The server writes back the HTML file I requested to the socket. The
HTML the server sends is just an ASCII file that the server will write
byte by byte to the socket.
Yes, except there is no need for it to be ASCII.
My browser recieves the ASCII file and parses it. Lets assume here
that it finds an image tag. The browser sends an HTTP request for that
image file. Here comes something I don't understand. How does the
server respond? As far as I can tell the server must send back an
ASCII file formed by a set of headers followed by a CRLF and then the
body of the message. In this case, assuming my browser asked for a
.jpeg, does the server write the headers as ASCII plaintext to the
socket and then writes the raw bytes of the image to the socket?
Yes.
If the HTML file has several images do we open a socket per image (per
request)?
See this answer. HTML is always downloaded first before the image requests are fired off, and images are always requested for in the order that they are encountered in the DOM. If you have 24 images on Chrome, 6 of them will be loaded in parallel at a time, meaning four parallel connections.
You can additionally answer this yourself by opening up your Network tab in the Chrome console, and inspecting whether requests for images are fired off in parallel.
Lets assume that my browser now finds a javascript tag. When the
server answers to my request for that script does the server writes
the ASCII bytes of the source of the script to the socket? What
happens with js libraries? Does the server have to send all the source
code for each one?
The HTML specification allows you to select what order you want your Javascript files to be downloaded.
Yes, the server writes bytes. The bytes do not need to be ASCII-encoded. The headers will be in ASCII. Yes, the server must send the source code for each library. This is why an important part of web optimisation is minimising your Javascript file sizes and bundling all the libraries into one file, in order to reduce the number and size of requests.
On writing data to the sockets: is write(2) the correct way to do all
this writing between sockets?
It is certainly the most basic way to write to an open file descriptor on Linux kernels.
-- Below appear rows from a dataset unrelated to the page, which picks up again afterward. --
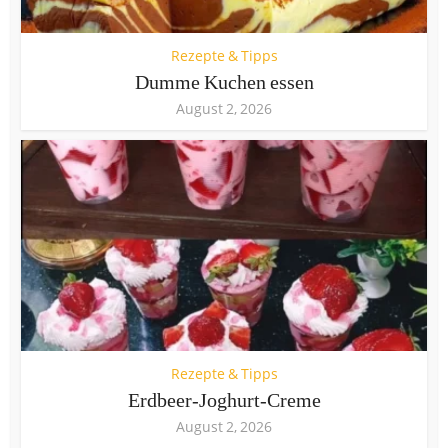
Rezepte & Tipps
Dumme Kuchen essen
August 2, 2026
Rezepte & Tipps
Erdbeer-Joghurt-Creme
August 2, 2026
Everything in Linux is treated like a file, including sockets, so yes, sockets have file descriptors and can be written to this way.
There are more complex ways of accomplishing this, all of which are referenced in the manual page for write
. Most languages have support for writing to sockets, however, by having glue code to manually call write()
using a friendlier interface. Perhaps the only time you would need to explicitly call write()
in C is if you were writing kernel-level programs or are on embedded hardware.
On the transmission of large files: if I click a button on the site
that lets me download a large PDF, how is this accomplished by the
server? I assume that the server tries to transmit this in pieces. As
far as I can tell there is an option for chunked encoding. Is this the
way? If it is, is the file divided into chunks, and these are appended
to the ASCII response and written byte by byte into the socket?
See the TCP/IP section I wrote above. The HTTP standard does let you get away with breaking up a message into higher-order chunks before letting TCP chunk it still further, so you can make do with small segments that arrive at a time.
Finally, how is video transmitted?
See the video section I wrote above.